“As disasters go, this is getting serious,” General Salmon said, through a mouthful of kelp sausage, from the comfort of his kelp throne. It was a poor turn of phrase, sure, but then General Salmon was a fairly poor General, as evidenced by the war effort so far.

“Fun Fact: Kelp can save Salmonopolis,” said one very interesting Private, with wide eyes and a song in his heart, perhaps untouched by the overwhelming sense of dread felt by the rest of the population. General Salmon dismissed him with a wave of his kelp napkin, uninterested in his theories.

Two hours later, General Salmon was wandering the barracks, and found this salmon dead, and on his carcass was spray-painted the words TOO INTERESTING.

Wolves, how dare you kill such an interesting salmon.

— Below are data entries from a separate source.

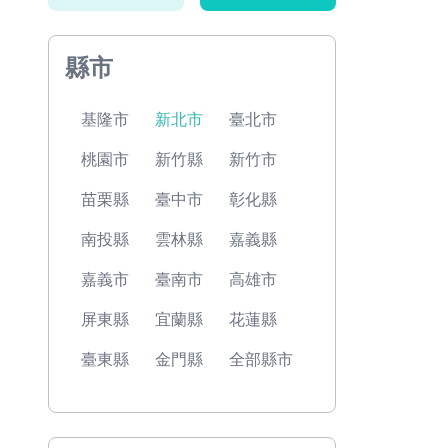
縣市
基隆市
新北市
臺北市
桃園市
新竹縣
新竹市
苗栗縣
臺中市
彰化縣
南投縣
雲林縣
嘉義縣
嘉義市
臺南市
高雄市
屏東縣
宜蘭縣
花蓮縣
臺東縣
金門縣
全部縣市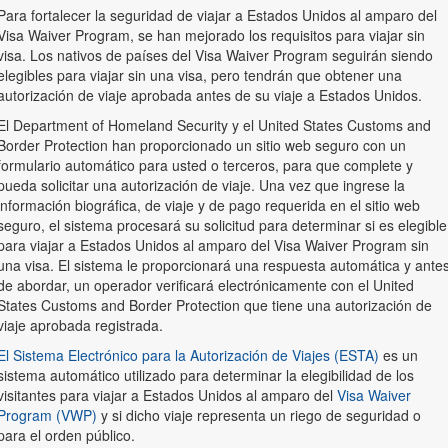
Para fortalecer la seguridad de viajar a Estados Unidos al amparo del
Visa Waiver Program, se han mejorado los requisitos para viajar sin
visa. Los nativos de países del Visa Waiver Program seguirán siendo
elegibles para viajar sin una visa, pero tendrán que obtener una
autorización de viaje aprobada antes de su viaje a Estados Unidos.
El Department of Homeland Security y el United States Customs and
Border Protection han proporcionado un sitio web seguro con un
formulario automático para usted o terceros, para que complete y
pueda solicitar una autorización de viaje. Una vez que ingrese la
información biográfica, de viaje y de pago requerida en el sitio web
seguro, el sistema procesará su solicitud para determinar si es elegible
para viajar a Estados Unidos al amparo del Visa Waiver Program sin
una visa. El sistema le proporcionará una respuesta automática y ante
de abordar, un operador verificará electrónicamente con el United
States Customs and Border Protection que tiene una autorización de
viaje aprobada registrada.
El Sistema Electrónico para la Autorización de Viajes (ESTA)
es un
sistema automático utilizado para determinar la elegibilidad de los
visitantes para viajar a Estados Unidos al amparo del
Visa Waiver
Program (VWP)
y si dicho viaje representa un riego de seguridad o
para el orden público.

The Dread Pirate (day 1, bad advice, salmon)
Colin Prime (night 1, belly up, salmon)
spacegirlmichy (day 2, those glasses, Private Sight)
nibbish (night 2, too interesting, salmon)
daneekasghost
Inkarnit
kg2005
mbnovak
nettiebarron
rockitlikeroxanne
sherrymac
Stacy Snell
todahshy

5 votes is a majority. nibbish, you don’t technically have to do the meme anymore, since you’re dead, but if you already have one, go nuts.